The Government will amend UK law using secondary legislation later in the year. This will reduce the scope of the current VAT relief for exporters of financial services by excluding financial intermediation in supplies made ultimately to UK customers. This will mean that the UK providers of these financial services will no longer be able to gain a VAT advantage by acting as an agent for an overseas associate when the services are in fact being provided to their UK customers. The draft legislation and explanatory note will be published today and will be available on the website.

Further action

The Government are also examining further legislative options for closing other versions of avoidance schemes involving such arrangements. This would ensure that revenue is protected in the future and that the system is fair for all and that those that seek to benefit from this type of arrangement do not get an unfair advantage.

Another variant of offshore looping, involving the provision of repair services to insurers, was addressed in 2016. Alongside that, the Government also considered further action, particularly in respect of the application of the VAT use and enjoyment provisions, but concluded that further change was not merited at that time. However, given the additional risks since identified, the scope of the options now under consideration will be much broader, including the use of measures outside of the UK VAT system altogether. Further details will be set out as part of the normal tax-making process.

Interest for late payment and repayment of taxes

Additionally, the Government are announcing today that they will introduce retrospective legislation in the Finance Bill 2018-19 to correct omissions from enactments that enable HMRC to charge interest for late payment of taxes and to pay interest on repayments to taxpayers. This legislation will also include interest charged as part of the diverted profits tax regime. By taking this action, the Government will guarantee the integrity of the tax base.
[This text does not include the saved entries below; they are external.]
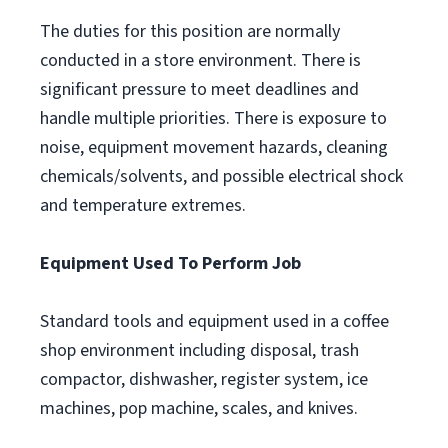
The duties for this position are normally
conducted in a store environment. There is
significant pressure to meet deadlines and
handle multiple priorities. There is exposure to
noise, equipment movement hazards, cleaning
chemicals/solvents, and possible electrical shock
and temperature extremes.
Equipment Used To Perform Job
Standard tools and equipment used in a coffee
shop environment including disposal, trash
compactor, dishwasher, register system, ice
machines, pop machine, scales, and knives.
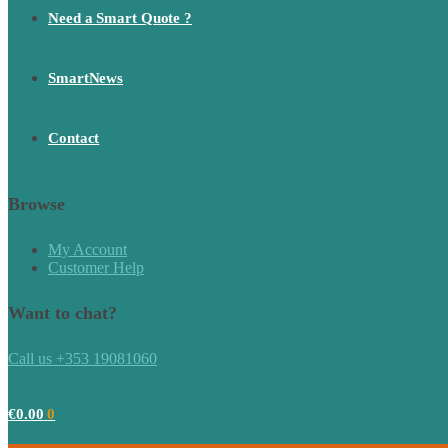
Need a Smart Quote ?
SmartNews
Contact
Browse
My Account
Customer Help
Want to chat?
Call us +353 19081060
€
0.00
0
The legislation will apply retrospectively to cover all relevant interest charged or applied and will not change either the interest rate or amounts charged or repaid by HMRC to date. The legislation will apply to all taxpayers and any existing or future claim or appeal where these omissions have been identified.

The main taxes affected are corporation tax, stamp duty and stamp duty land tax. Further detail can be found in the accompanying draft clause and explanatory note.